Extracted records
====================
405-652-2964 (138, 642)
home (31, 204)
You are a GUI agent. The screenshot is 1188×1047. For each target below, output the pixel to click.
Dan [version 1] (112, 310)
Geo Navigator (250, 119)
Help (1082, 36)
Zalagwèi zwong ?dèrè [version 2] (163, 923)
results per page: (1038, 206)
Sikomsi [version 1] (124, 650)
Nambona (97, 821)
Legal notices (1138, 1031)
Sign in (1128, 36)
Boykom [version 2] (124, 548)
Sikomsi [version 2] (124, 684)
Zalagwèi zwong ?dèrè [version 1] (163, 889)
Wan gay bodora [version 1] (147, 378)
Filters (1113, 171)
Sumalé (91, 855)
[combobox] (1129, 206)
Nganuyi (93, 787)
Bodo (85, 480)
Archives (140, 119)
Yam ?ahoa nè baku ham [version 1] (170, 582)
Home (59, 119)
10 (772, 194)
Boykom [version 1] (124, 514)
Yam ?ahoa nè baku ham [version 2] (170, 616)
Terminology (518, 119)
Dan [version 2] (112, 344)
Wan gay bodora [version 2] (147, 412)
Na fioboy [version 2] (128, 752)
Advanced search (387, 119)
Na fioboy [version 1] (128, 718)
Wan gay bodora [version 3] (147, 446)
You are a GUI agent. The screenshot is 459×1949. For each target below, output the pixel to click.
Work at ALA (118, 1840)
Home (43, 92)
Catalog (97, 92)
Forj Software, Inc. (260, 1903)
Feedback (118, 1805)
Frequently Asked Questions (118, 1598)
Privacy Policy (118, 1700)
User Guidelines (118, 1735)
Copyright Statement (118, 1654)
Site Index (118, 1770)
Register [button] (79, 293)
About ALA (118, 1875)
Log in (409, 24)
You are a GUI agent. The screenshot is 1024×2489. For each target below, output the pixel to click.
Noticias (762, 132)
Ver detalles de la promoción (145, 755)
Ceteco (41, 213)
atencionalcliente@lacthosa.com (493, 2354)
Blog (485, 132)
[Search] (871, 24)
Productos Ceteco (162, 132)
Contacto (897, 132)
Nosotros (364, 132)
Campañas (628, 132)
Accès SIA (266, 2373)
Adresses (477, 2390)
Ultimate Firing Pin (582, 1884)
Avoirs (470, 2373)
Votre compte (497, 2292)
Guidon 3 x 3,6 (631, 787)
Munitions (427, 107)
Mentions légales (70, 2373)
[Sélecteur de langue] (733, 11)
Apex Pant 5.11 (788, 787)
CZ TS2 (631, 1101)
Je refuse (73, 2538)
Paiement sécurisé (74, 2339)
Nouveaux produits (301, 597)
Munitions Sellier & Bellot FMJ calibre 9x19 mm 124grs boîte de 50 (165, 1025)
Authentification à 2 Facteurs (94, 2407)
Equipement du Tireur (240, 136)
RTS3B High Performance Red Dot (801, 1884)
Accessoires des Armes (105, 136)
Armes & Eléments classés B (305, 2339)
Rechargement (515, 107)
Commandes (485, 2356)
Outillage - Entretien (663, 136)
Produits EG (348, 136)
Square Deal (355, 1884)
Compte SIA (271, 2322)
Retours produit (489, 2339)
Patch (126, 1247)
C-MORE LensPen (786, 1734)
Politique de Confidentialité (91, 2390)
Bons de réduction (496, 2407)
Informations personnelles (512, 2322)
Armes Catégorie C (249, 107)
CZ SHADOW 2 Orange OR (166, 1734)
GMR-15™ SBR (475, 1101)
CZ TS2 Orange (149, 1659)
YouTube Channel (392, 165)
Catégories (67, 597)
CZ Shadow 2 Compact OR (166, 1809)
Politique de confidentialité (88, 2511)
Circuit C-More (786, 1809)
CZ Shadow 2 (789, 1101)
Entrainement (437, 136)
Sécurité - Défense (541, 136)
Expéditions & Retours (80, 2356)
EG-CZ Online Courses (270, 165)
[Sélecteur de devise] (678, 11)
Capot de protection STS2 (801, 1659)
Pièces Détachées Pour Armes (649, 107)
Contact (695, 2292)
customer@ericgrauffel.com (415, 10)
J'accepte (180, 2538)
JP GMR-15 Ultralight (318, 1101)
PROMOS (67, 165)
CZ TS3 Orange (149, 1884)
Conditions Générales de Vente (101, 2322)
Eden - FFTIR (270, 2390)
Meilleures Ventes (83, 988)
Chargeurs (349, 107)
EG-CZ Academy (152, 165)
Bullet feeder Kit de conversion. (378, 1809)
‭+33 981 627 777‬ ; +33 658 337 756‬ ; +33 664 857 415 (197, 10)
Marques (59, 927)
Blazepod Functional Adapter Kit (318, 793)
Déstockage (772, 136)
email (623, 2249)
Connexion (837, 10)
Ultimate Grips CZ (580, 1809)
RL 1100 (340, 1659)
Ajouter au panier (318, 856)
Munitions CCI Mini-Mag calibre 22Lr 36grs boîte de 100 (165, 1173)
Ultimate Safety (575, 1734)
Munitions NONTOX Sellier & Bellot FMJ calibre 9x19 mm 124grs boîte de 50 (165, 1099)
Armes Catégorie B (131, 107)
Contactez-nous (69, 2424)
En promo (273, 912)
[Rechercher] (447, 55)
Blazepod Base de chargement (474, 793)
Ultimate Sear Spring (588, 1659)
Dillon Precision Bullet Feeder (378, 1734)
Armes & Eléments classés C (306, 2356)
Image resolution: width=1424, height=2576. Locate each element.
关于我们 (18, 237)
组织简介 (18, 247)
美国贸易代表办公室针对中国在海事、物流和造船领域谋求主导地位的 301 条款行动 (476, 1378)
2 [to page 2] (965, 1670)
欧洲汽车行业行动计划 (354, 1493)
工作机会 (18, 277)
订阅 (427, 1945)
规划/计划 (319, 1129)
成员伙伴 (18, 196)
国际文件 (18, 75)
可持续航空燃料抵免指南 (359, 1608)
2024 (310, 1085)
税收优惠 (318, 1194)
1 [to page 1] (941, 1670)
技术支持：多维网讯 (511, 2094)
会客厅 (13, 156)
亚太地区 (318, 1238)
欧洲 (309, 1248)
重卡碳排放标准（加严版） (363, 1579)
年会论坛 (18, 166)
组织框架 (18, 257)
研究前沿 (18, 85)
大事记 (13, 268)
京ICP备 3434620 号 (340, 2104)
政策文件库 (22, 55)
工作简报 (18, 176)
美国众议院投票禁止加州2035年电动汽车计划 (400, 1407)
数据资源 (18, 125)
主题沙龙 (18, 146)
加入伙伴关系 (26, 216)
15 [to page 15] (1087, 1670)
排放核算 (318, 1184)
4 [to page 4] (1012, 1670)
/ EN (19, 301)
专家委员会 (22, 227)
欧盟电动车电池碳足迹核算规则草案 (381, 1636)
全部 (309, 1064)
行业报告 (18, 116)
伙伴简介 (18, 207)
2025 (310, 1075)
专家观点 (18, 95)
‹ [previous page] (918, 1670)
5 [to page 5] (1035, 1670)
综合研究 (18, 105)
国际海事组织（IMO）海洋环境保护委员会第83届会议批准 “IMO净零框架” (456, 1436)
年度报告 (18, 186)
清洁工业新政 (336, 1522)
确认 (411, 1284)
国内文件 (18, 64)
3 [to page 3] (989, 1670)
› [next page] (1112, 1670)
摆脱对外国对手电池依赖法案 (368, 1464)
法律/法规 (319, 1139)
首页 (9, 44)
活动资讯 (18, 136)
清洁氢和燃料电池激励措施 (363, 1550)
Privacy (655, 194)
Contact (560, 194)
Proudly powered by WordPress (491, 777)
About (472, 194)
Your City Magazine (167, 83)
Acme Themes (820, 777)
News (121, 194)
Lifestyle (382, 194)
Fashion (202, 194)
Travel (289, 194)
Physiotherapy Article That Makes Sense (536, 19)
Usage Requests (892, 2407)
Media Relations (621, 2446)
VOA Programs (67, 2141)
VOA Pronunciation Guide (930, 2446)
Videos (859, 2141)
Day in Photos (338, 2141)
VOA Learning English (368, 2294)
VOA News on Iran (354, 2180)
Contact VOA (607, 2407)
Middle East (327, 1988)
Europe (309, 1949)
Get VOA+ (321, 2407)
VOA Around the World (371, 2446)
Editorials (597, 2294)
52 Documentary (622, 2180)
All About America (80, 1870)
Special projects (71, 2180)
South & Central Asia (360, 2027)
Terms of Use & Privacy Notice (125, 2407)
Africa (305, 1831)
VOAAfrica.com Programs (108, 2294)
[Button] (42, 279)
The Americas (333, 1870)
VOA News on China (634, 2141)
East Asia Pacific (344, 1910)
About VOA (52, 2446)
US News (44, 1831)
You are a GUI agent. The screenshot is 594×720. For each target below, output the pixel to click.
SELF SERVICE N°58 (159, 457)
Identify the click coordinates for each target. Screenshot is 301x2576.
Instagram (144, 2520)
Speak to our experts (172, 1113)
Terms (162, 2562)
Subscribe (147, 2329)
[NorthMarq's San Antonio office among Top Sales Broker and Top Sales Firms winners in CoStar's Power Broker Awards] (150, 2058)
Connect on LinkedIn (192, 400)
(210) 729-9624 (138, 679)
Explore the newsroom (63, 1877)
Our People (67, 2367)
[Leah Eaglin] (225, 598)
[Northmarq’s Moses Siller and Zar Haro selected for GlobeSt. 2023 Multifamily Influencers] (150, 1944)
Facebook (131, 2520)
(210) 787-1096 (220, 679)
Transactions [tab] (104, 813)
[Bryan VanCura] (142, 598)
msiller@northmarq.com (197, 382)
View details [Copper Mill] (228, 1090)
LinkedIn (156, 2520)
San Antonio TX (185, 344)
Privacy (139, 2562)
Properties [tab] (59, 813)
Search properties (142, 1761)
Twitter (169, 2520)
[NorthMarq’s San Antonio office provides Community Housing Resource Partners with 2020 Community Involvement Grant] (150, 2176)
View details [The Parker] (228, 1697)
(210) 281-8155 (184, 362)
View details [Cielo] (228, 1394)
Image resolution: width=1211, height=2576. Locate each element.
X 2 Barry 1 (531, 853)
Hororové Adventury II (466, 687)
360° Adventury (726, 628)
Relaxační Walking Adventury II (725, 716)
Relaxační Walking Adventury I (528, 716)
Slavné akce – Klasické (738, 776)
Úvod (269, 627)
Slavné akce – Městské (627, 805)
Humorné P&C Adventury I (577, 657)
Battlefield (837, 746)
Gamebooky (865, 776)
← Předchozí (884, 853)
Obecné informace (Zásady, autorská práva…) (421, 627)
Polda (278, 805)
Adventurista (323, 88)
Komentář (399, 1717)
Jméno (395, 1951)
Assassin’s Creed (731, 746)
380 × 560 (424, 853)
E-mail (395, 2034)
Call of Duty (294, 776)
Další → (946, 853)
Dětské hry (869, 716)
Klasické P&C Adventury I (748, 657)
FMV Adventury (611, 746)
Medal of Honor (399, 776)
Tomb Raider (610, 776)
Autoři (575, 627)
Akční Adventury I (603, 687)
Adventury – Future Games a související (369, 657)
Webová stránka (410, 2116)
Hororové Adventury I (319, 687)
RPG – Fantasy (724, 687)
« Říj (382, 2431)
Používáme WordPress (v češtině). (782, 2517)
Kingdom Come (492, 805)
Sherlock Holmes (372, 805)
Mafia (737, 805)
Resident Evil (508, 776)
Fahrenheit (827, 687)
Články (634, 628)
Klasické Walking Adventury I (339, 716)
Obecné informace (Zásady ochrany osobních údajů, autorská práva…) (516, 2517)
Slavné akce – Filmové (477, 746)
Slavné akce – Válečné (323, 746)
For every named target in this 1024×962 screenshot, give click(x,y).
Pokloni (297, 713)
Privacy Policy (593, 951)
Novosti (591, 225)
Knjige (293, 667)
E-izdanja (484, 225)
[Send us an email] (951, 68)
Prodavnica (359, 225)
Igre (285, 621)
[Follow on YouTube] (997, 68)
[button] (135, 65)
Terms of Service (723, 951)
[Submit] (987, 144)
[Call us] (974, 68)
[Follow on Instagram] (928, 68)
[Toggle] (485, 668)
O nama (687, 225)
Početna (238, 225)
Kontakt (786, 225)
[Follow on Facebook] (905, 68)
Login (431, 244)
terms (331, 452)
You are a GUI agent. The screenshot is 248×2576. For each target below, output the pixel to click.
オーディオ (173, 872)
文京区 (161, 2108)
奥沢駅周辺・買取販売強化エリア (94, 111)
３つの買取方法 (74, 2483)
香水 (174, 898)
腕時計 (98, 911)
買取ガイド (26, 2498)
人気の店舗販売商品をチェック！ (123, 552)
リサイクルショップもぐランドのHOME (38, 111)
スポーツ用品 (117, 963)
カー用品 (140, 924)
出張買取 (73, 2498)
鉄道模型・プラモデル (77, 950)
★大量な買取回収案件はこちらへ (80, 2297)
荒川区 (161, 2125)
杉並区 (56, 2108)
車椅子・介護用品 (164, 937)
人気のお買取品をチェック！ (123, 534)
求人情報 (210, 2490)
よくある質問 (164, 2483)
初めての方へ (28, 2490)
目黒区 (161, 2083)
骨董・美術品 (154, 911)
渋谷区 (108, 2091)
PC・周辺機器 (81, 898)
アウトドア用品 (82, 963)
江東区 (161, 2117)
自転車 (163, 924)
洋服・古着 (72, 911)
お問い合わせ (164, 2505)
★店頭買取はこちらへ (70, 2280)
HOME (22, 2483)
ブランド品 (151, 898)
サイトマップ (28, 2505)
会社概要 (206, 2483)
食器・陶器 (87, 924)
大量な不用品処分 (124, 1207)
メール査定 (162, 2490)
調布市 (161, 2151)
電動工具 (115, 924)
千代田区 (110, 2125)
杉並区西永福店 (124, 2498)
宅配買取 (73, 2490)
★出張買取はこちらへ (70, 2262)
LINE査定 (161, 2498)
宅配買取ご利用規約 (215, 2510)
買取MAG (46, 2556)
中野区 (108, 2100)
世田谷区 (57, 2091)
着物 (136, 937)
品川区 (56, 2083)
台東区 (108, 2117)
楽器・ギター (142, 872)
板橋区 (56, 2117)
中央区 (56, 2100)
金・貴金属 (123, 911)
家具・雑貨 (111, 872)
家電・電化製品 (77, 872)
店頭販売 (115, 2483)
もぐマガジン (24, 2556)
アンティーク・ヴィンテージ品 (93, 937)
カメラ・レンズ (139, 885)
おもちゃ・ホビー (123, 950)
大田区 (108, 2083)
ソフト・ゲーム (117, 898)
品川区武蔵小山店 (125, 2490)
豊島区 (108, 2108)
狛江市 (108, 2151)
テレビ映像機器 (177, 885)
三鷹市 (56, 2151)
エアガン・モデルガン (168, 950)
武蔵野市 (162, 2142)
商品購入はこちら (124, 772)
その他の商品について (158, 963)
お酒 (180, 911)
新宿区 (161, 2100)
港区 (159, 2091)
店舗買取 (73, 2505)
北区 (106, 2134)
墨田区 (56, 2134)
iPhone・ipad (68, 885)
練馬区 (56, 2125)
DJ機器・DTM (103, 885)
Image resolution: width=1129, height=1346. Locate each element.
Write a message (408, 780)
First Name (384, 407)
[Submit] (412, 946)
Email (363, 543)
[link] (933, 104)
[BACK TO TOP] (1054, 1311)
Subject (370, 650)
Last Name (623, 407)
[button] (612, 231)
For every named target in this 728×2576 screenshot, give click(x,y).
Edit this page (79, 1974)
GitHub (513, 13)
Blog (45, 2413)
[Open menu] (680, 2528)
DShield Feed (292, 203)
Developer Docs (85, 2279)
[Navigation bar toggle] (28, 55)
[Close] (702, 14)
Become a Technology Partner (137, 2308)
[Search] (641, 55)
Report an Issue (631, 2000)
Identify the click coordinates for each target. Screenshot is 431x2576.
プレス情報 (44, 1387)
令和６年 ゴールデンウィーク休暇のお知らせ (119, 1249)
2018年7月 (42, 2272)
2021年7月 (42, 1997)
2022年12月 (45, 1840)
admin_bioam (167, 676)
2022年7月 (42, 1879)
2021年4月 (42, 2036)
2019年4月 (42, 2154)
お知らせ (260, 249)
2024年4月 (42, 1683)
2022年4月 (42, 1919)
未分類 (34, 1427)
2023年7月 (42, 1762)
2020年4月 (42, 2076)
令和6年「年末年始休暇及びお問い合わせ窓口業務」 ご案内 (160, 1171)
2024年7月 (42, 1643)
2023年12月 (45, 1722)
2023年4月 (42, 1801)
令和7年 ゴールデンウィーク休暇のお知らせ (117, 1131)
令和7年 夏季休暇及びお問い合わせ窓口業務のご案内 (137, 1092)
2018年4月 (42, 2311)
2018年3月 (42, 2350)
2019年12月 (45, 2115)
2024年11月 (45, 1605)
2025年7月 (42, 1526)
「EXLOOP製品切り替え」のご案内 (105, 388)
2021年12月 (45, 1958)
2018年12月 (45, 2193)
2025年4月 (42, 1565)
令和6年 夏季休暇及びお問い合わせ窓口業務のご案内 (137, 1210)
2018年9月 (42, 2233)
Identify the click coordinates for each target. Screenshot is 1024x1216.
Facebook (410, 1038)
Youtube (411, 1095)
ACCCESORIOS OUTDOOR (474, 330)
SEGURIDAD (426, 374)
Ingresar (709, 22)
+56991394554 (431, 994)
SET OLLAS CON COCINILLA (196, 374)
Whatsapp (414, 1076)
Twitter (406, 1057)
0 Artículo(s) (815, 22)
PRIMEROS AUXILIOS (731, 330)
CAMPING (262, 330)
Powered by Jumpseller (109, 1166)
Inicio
====================
*What is required:* Where a line of the records contains the word "this", copy that line.

*Task response:*
For every named target in this 1024×962 screenshot, give click(x,y).
For every named target in this 728×2576 screenshot, give click(x,y).
Edit this page (79, 1974)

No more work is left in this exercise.